As I understand it, paid extended support is currently only available for Server 2008 and Server 2012: https://learn.microsoft.com/en-us/windows-server/get-started/extended-security-updates-overview

For Server 2016 and Server 2019, there appears to be 10 years of regular support: https://learn.microsoft.com/en-us/windows-server/get-started/servicing-channels-comparison

With the Long-Term Servicing Channel, a new major version of Windows Server is typically released every 2-3 years. Users are entitled to five years of mainstream support and five years of extended support.

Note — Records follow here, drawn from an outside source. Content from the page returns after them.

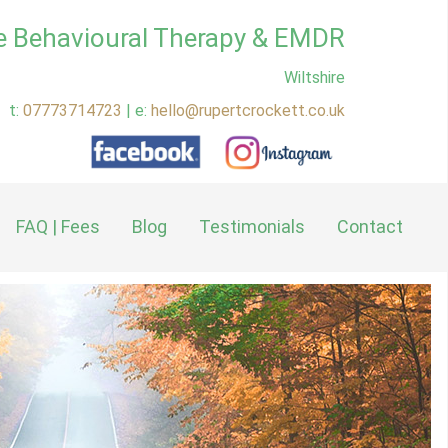
e Behavioural Therapy & EMDR
Wiltshire
t:
07773714723
| e:
hello@rupertcrockett.co.uk
FAQ | Fees
Blog
Testimonials
Contact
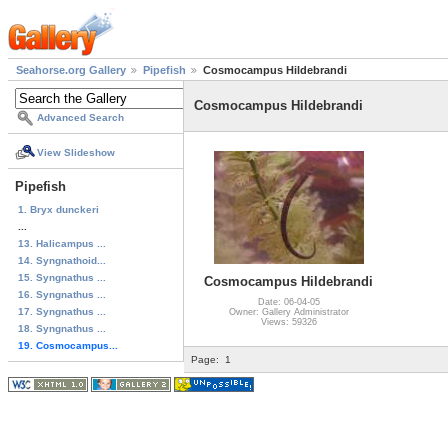
Seahorse.org Gallery
Pipefish
Cosmocampus Hildebrandi
Cosmocampus Hildebrandi
Advanced Search
View Slideshow
Pipefish
1. Bryx dunckeri
...
13. Halicampus ...
14. Syngnathoid...
15. Syngnathus ...
Cosmocampus Hildebrandi
16. Syngnathus ...
Date: 06-04-05
17. Syngnathus ...
Owner: Gallery Administrator
Views: 59326
18. Syngnathus ...
19. Cosmocampus...
Page:
1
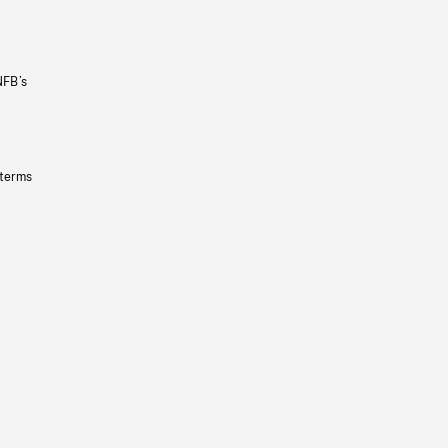
NFB’s
 terms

In fact, it seems that even Windows 10 Enterprise version 1507 (which is older than Server 2016) is still in Extended Support (i.e. free security updates according to https://learn.microsoft.com/en-us/lifecycle/policies/fixed#extended-support), assuming https://endoflife.date/windows has the correct date (I couldn't find any date on Microsoft's website).

This level of support to me sounds similar to Ubuntu Maintenance & Security Support (currently Ubuntu 20.04 LTS and later) or RHEL Maintenance Support (currently RHEL 8 and later).

We dropped Ubuntu 18 when it left Maintenance & Security Support around May 2023, python-pillow/docker-images#180, and Ubuntu 20 slightly ahead of schedule because it only has Python 3.8 by default, #8183 (comment).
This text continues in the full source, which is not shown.